Los Angeles, CA (PRWEB) April 30, 2013
Cordyceps sinensis is a medicinal fungus used for centuries in Asian countries as a health supplement and tonic. Traditionally prescribed by medical practitioners as a kidney and lung supplement, studies have found Cordyceps Sinensis’ impact on the human body reaches other functions as well, such as energy, fertility and anti-inflammation.*
Published in the March 5, 2013 issue of Scientific Journal, a new study details findings revealing Cordyceps Sinensis’ anti-inflammatory properties. These benefits were attributed to Cordyceps Sinensis’ ability to inhibit both canonical and non-canonical inflammasomes. Inflammasomes have been associated with several auto-inflammatory conditions such as gout. This study, performed at the Center for Molecular and Clinical Immunology at Chang Gung University in Taiwan, documents Cordyceps Sinensis’ suppression of interleukin-1ß and interleukin-18 secretion.
The study uses a specific anamorphic mycelial form of Cordyceps Sinensis known as Hirsutella Sinensis. This specific strain has proven to be rare and difficult to cultivate.
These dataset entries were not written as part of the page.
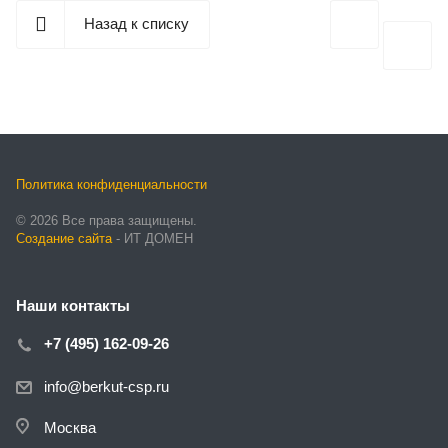
Назад к списку
Политика конфиденциальности
© 2026 Все права защищены.
Создание сайта
- ИТ ДОМЕН
Наши контакты
+7 (495) 162-09-26
info@berkut-csp.ru
Москва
Through Molecular Germplasm Identification, this particular strain of Cordyceps Sinensis' rDNA sequence matches wild-grown Cordyceps Sinensis by 99.645%, proving authenticity. Other strains on the market match only by 82.791%.
How to cite the study: Huang, T. et al. Hirsutella sinensis mycelium suppresses interleukin-1b and interleukin-18 secretion by inhibiting both canonical and non-canonical inflammasomes. Sci. Rep. 3, 1374; DOI:10.1038/srep01374 (2013).
*Legal Disclaimer: These statements have not been evaluated by the Food and Drug Administration. This product is not intended to diagnose, treat, cure, or prevent any disease.